JAXA tried again with a second, improved Hayabusa that worked in the same way. This time, the first projectile fired at the Ryugu asteroid was a two-kilogram piece of copper intended to open a small crater from which the sample would be taken. The second, tantalum. Why copper and tantalum? In order to be able to easily distinguish its residues when analyzing the material, which is essentially composed of silicates. Hayabusa 2 collected five grams of granules, enough to fill a teaspoon. But still five times more than the technicians expected.

But the mission is not over yet. Now, Hayabusa 2 continues its path toward an encounter with another asteroid that doesn’t even have a name: 1998 KY26. Arrival date: July 2031.

Visit to the Wild Comet

In 2004, NASA’s Stardust probe had a different goal: to obtain samples to study the composition of the gas and dust cloud around the nucleus of Comet Wild. Since most of them were grains with a diameter of barely a micrometer, the technique for collecting them was different: on board the capsule was a kind of tennis racket, in which the string was passed through a block of airgel, the crystalline substance of light, which is known to have been replaced. Almost, almost a smoking pill.
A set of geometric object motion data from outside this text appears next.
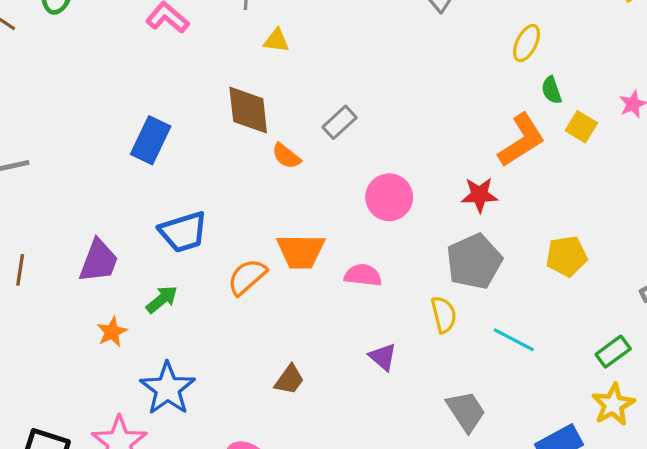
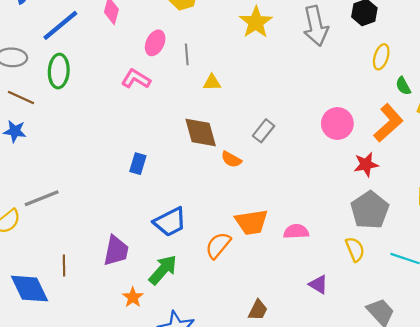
blue rectangle: (151, 140) -> (138, 164), size x0.7
pink circle: (389, 197) -> (337, 124), moved
green arrow: (162, 299) -> (163, 270), size x1.4

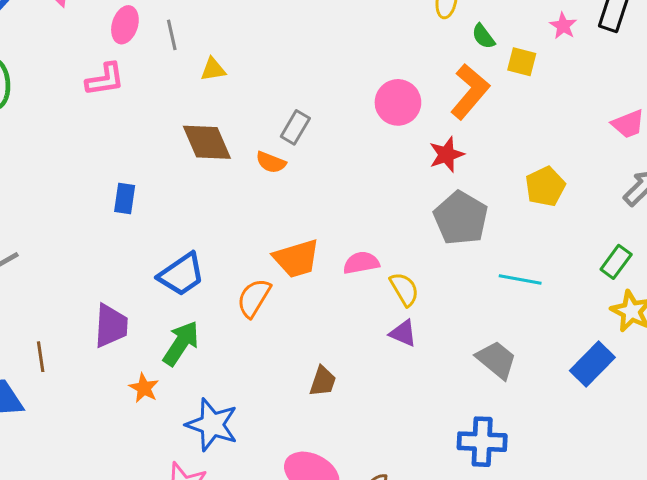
pink L-shape: (136, 79) -> (105, 79), turned 148
orange semicircle: (231, 159) -> (271, 162), moved
yellow semicircle: (355, 249) -> (404, 289), moved

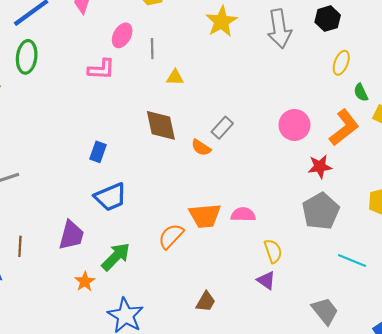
pink semicircle: (361, 263) -> (243, 215), moved
blue trapezoid: (181, 274) -> (110, 197), moved

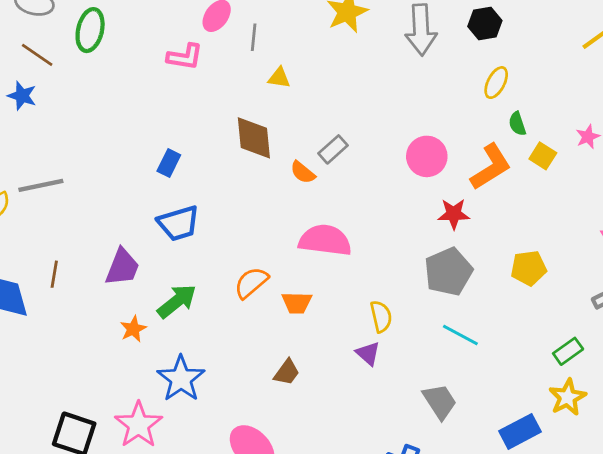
pink semicircle: (243, 215) -> (325, 240), moved, size x1.6
orange trapezoid: (205, 216) -> (297, 303), moved, size x0.7
cyan line: (352, 261) -> (460, 335), moved

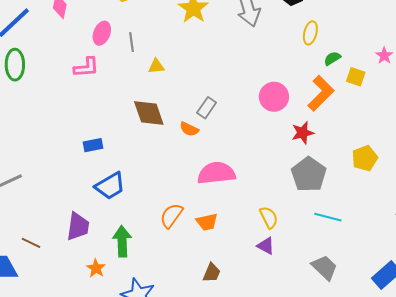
green semicircle: (517, 124) -> (332, 58), turned 90
blue rectangle: (169, 163) -> (93, 145), turned 66
brown line: (54, 274) -> (31, 243), turned -60
green arrow: (177, 301) -> (122, 241), turned -40

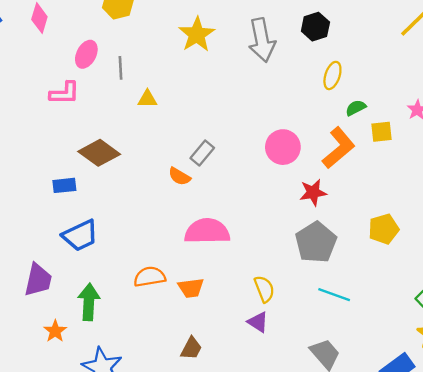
yellow square: (356, 77) -> (381, 132), turned -30
brown diamond: (149, 113) -> (99, 153), moved, turned -40
orange semicircle: (171, 216) -> (150, 277), turned 40

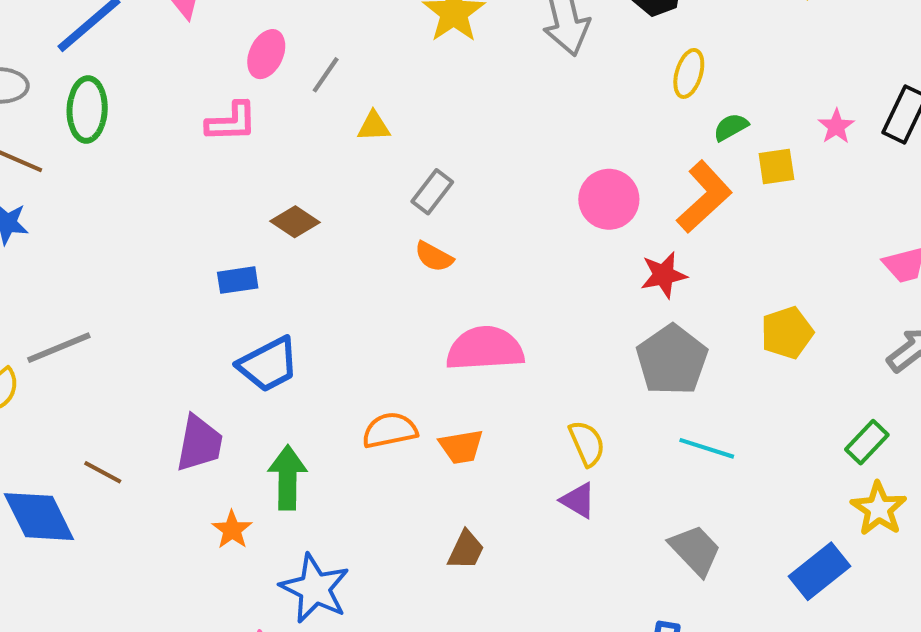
gray line: (120, 68) -> (326, 75), turned 40
brown diamond: (99, 153) -> (295, 222), size x0.7
gray rectangle: (202, 153) -> (432, 192), moved

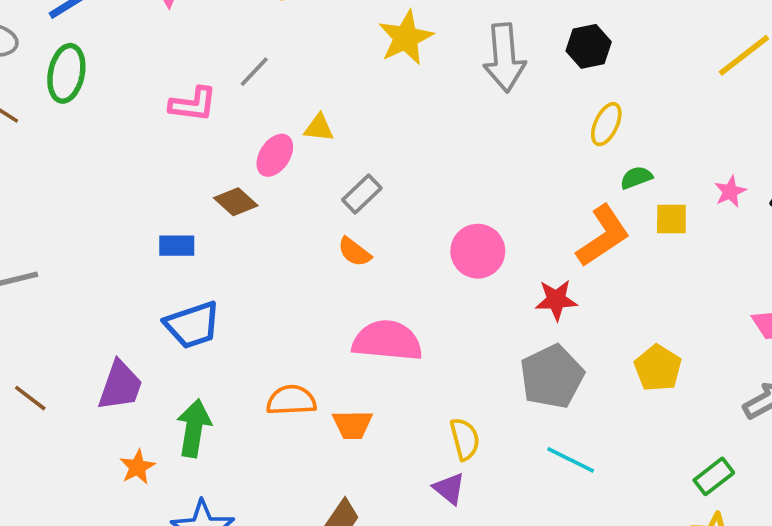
pink ellipse: (266, 54) -> (275, 155), moved
gray line: (326, 75) -> (254, 72), moved
pink circle: (609, 199) -> (478, 251), moved
yellow pentagon: (787, 333) -> (658, 368), turned -30

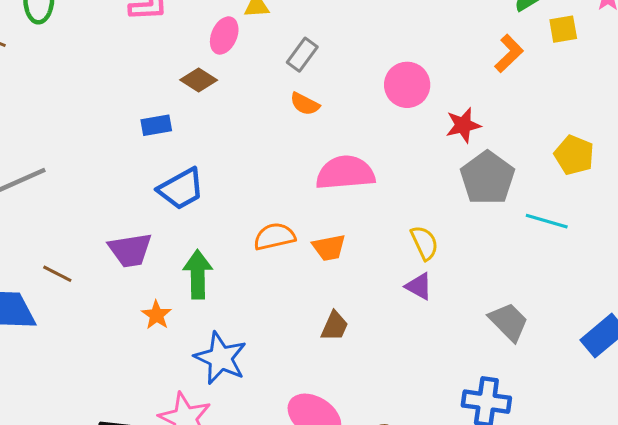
orange L-shape: (603, 236) -> (509, 53), size x0.7
red star: (556, 300) -> (463, 125), moved
purple trapezoid: (120, 386) -> (130, 250), turned 72
cyan line: (571, 460) -> (547, 221), moved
During the 10-hour dive into the comet’s cyclone, the probe raised its paddle to capture the particles embedded in the gel. It didn’t matter that they were tiny. The scientists knew their sample had to be analyzed grain by grain.

A similar system would soon be deployed on the Genesis capsule, this time to measure the solar wind, the stream of particles continuously emitted by the sun.
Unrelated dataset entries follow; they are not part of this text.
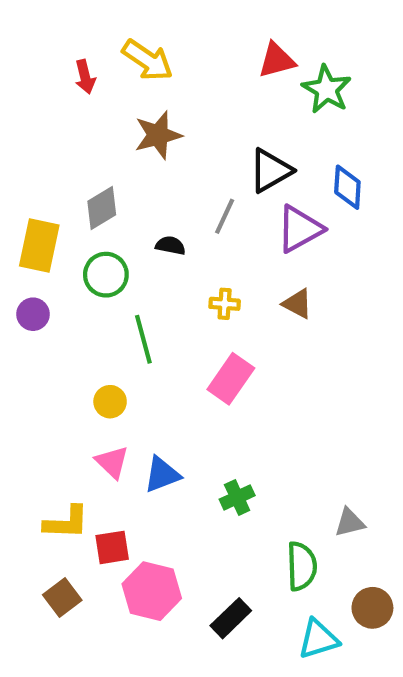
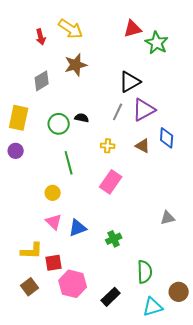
blue diamond: (347, 187) -> (167, 138), moved
gray diamond: (102, 208) -> (42, 81), moved
gray line: (225, 216) -> (118, 112), moved
green circle: (106, 275) -> (59, 124), moved
gray triangle: (350, 522) -> (168, 218), moved

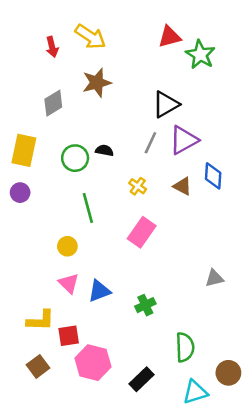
yellow cross: (108, 146) -> (138, 186), turned 32

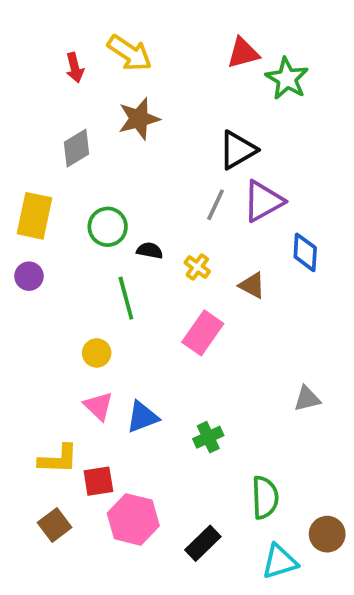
black semicircle: (104, 150) -> (150, 251), moved
brown triangle: (182, 186) -> (252, 285), moved

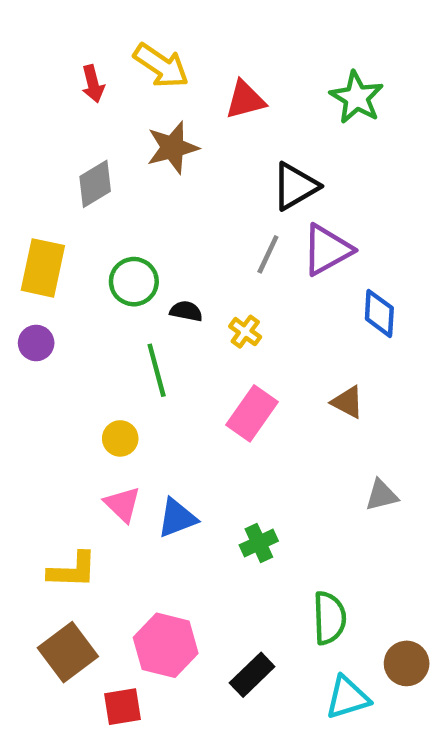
red triangle: (243, 53) -> (245, 100), moved
brown triangle: (252, 285) -> (347, 402), moved
red square: (98, 481) -> (122, 707), moved
brown square: (55, 525) -> (68, 652), size x1.4

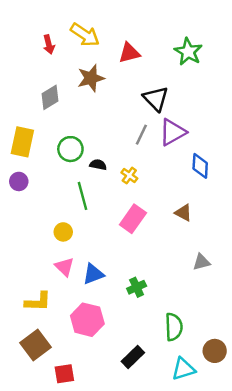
black triangle: (295, 186) -> (156, 99), turned -44
pink hexagon: (166, 645) -> (87, 320), moved

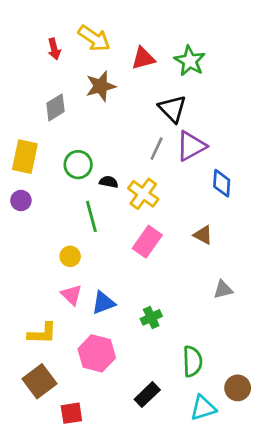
green star: (188, 52) -> (190, 61), moved
yellow cross: (129, 175) -> (143, 194), size x1.6

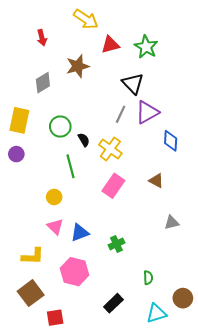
yellow arrow: (94, 38) -> (86, 19), moved
black semicircle: (109, 182) -> (84, 140), turned 48
green semicircle: (192, 361) -> (148, 278), size x0.6

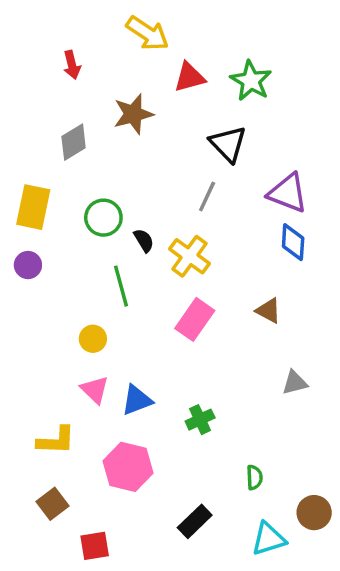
purple triangle: (147, 112) -> (288, 193), moved, turned 50
brown square: (31, 293) -> (53, 504), size x0.7

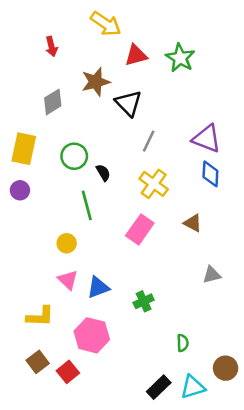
black triangle: (228, 144) -> (128, 103), moved
yellow cross: (189, 256) -> (154, 184), moved
black rectangle: (195, 521) -> (159, 387), moved
red square: (95, 546) -> (68, 372), moved, turned -30

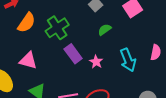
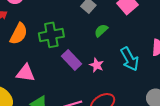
green cross: (57, 28) -> (51, 35), turned 30

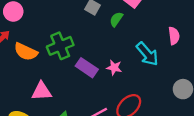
green semicircle: (101, 31) -> (116, 19), moved
orange semicircle: (19, 34) -> (26, 52), turned 100

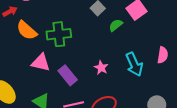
purple rectangle: (87, 68) -> (68, 75), moved
pink triangle: (42, 91) -> (41, 63), moved

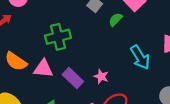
orange semicircle: (27, 30) -> (16, 61), moved
pink star: (101, 68) -> (101, 76), moved

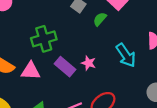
pink star: (101, 76) -> (89, 63), moved
purple rectangle: (73, 78) -> (65, 67), moved

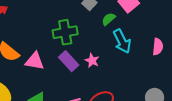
green cross: (44, 39) -> (65, 32), moved
cyan arrow: (126, 55) -> (122, 41), moved

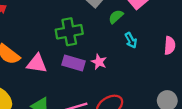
cyan arrow: (122, 41) -> (131, 40), size x0.6
purple rectangle: (69, 61) -> (74, 63), turned -30

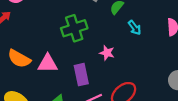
purple rectangle: (74, 63) -> (81, 75), moved, turned 70

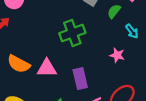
pink star: (107, 53) -> (117, 55), moved

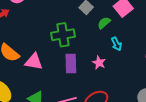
purple rectangle: (80, 79) -> (71, 63), moved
Of course, the capturer would not be an airgel, but rather a selection of highly pure crystals chosen to capture particles with different properties and energies. Protons, helium nuclei, and ions of heavy elements would strike it at speeds of hundreds of kilometers per second, burying themselves in the layers of silicon, corundum, niobium, nickel, gold, sapphire, or artificial diamond that covered the bottom of a collector this size of a paella

After a few months in space, the samples would return to Earth aboard a small re-entry capsule. He fell dangling from a parachute in a remote Utah desert. Since the glass was very fragile, helicopters piloted by Hollywood’s best stuntmen were responsible for “catching” it in the air before it collided with the ground.

The best laid plans fail for the most ridiculous reasons. When assembling the vehicle, the engineers installed the deceleration sensors that were supposed to deploy the parachute upside down. The capsule fell, tumbled and hit the hard desert floor.
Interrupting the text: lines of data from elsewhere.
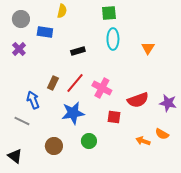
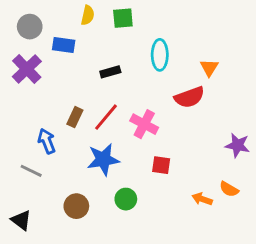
green square: (109, 13) -> (123, 18), moved
purple cross: (19, 49) -> (27, 69), size x1.5
red semicircle: (138, 100) -> (189, 97), moved

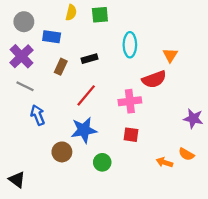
brown rectangle: (75, 117) -> (61, 67), moved
pink cross: (144, 124) -> (130, 101), moved, turned -35
gray line: (31, 171) -> (25, 86), moved
brown circle: (76, 206) -> (62, 152), moved

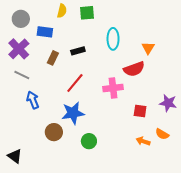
red square: (131, 135) -> (140, 111), moved

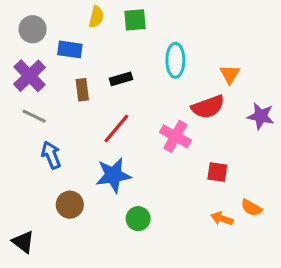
brown rectangle: (53, 58) -> (82, 90), turned -32
pink cross: (113, 88) -> (175, 136), turned 36
purple star: (168, 103) -> (261, 116), moved
brown circle: (54, 132) -> (70, 205), moved

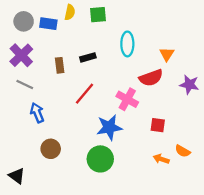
blue rectangle: (70, 49) -> (48, 24), moved
blue star: (113, 175) -> (109, 127), moved
green circle: (138, 219) -> (100, 159), size x1.5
Many glasses were broken, but others survived, despite being contaminated with dust and oxygen from the air. The scientists responsible for the experiment spent more than three years putting together the 15,000 pieces of the puzzle and cleaning the outer layers with ultrasound. They then turned to particle beam erosion. After all, the trapped atoms had not broken in the collision; They were hidden just 20 nanometers beneath the layer of desert dust.

In the case of OSIRIS-REx – a twisted acronym that has nothing to do with ancient Egypt, but rather the acronym for “Origins”, “Spectral Interpretation”, “Resource Identification”, “Security Regolith Explorer” in English – that was Targeting an asteroid again As with the Japanese probes, it was almost impossible to land there, as the slightest rebound would be enough to send the vehicle back into space.

In this case, the probe descended very gradually until its sampling arm with a cup at the end touched the ground. At that moment, he released a jet of pressurized nitrogen that stirred up the soil like sand in an aquarium. The head held around 250 grams of material, significantly more than the expected 60 grams, at least. So much so that there was difficulty closing the lid and some of the sample escaped into space.

The next phase was to place the container in the re-entry capsule and begin the long journey home. Just arrived.